Material provided below:
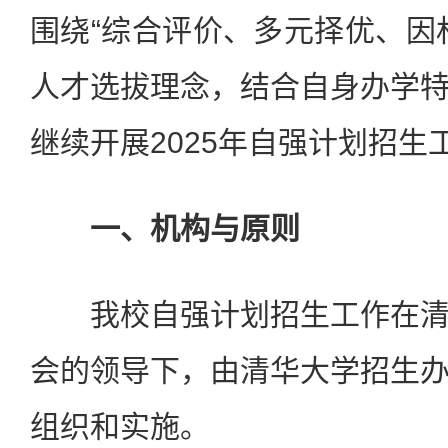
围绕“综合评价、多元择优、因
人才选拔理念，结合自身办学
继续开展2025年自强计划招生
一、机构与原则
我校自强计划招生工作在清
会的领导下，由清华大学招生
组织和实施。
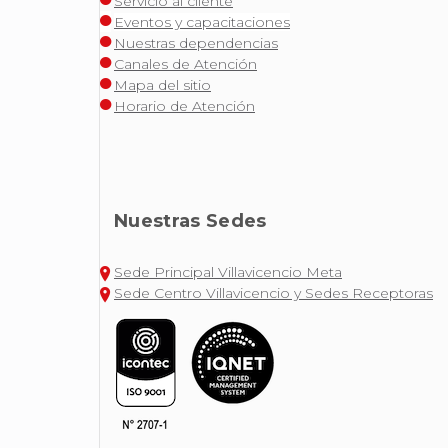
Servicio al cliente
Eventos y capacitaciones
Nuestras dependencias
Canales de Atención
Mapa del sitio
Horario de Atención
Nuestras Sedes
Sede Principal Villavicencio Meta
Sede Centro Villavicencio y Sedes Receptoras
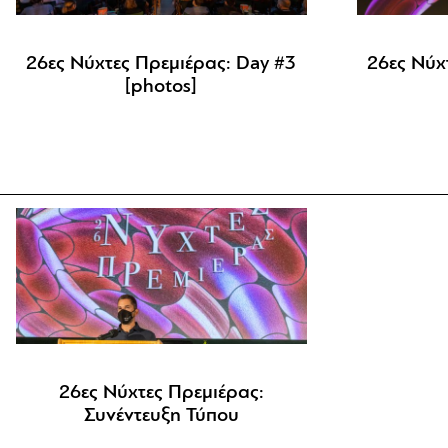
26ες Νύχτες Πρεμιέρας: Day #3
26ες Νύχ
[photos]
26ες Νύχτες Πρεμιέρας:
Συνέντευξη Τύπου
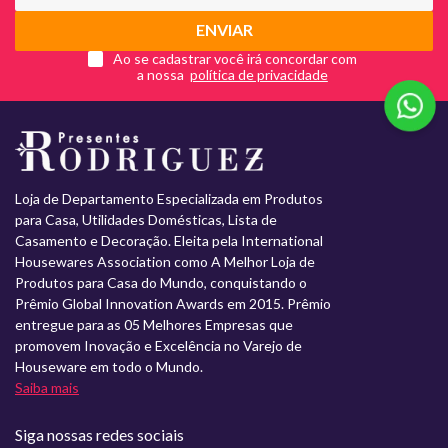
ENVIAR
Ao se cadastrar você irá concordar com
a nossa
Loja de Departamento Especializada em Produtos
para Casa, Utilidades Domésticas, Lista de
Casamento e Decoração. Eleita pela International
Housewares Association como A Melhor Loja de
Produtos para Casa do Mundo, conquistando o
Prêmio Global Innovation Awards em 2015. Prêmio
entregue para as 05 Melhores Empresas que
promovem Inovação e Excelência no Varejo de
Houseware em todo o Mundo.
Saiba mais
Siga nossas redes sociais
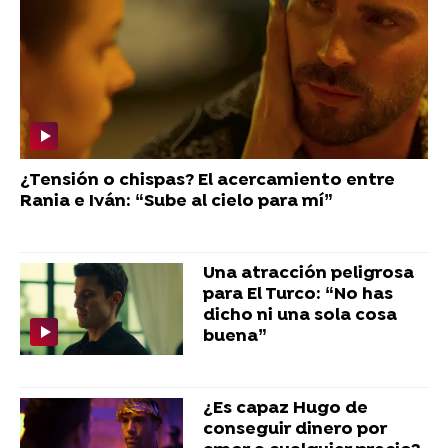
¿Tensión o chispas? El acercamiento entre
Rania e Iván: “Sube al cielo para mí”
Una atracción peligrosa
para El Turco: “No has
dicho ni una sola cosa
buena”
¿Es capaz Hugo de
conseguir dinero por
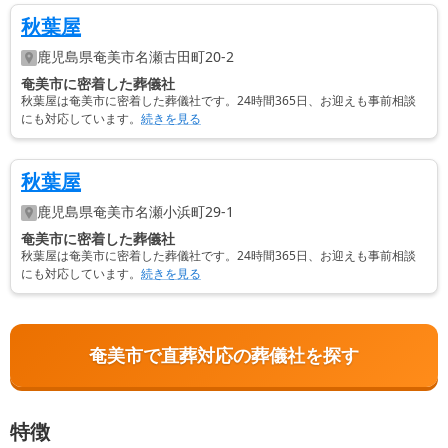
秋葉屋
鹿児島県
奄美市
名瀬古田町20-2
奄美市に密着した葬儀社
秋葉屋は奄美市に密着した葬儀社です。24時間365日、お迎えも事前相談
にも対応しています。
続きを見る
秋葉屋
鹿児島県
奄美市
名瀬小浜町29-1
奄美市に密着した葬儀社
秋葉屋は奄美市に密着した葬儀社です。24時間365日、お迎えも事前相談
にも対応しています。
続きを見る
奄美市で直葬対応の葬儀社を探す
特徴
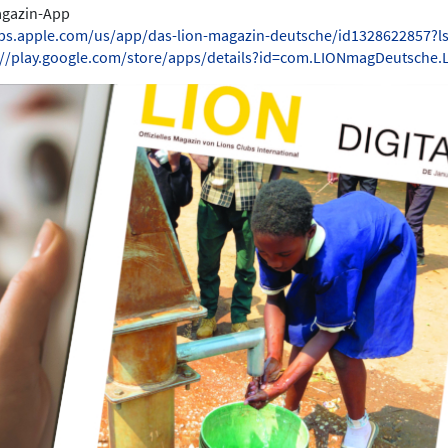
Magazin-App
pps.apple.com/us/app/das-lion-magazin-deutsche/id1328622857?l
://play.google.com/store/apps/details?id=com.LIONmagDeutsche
End of Material provided.
Material provided below:
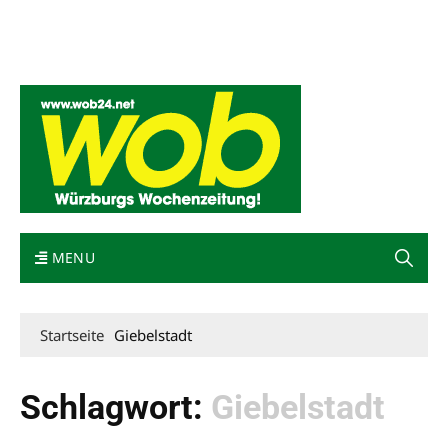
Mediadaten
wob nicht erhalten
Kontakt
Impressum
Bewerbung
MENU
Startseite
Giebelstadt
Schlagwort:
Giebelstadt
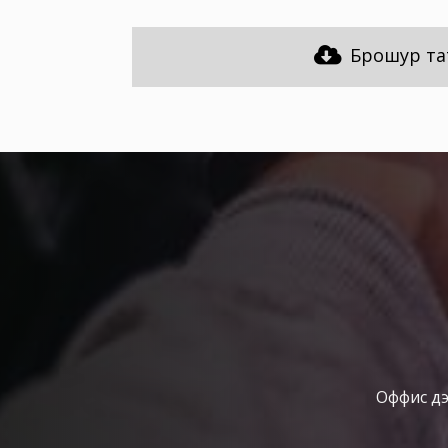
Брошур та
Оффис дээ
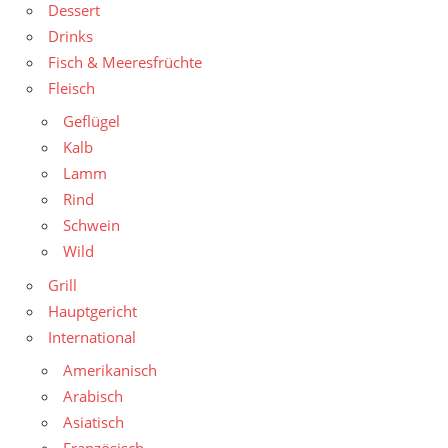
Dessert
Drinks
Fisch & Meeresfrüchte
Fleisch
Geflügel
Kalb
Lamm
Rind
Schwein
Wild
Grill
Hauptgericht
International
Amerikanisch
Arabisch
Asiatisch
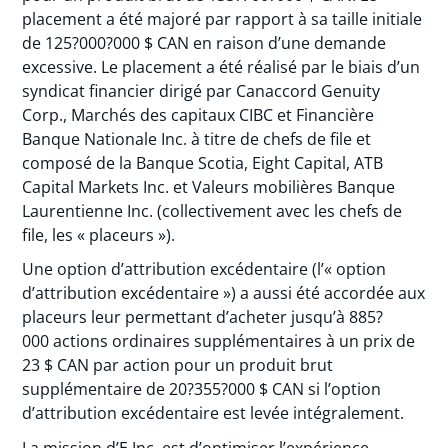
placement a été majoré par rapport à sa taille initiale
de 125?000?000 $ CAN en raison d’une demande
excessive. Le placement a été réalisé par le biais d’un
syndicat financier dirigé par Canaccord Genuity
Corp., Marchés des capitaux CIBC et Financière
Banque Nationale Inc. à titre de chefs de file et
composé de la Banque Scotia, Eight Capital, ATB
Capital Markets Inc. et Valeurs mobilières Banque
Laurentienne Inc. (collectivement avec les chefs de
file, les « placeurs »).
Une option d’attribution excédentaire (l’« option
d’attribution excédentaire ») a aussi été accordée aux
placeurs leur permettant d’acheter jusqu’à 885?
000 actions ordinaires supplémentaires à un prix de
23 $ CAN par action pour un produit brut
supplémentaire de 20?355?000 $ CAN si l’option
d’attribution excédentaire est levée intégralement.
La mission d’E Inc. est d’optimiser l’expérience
End of Material provided.
- **Work to be completed**
Pick out every line of the listing containing the word "International", and show those lines.

- **Solution to this problem**
Casamento e Decoração. Eleita pela International
International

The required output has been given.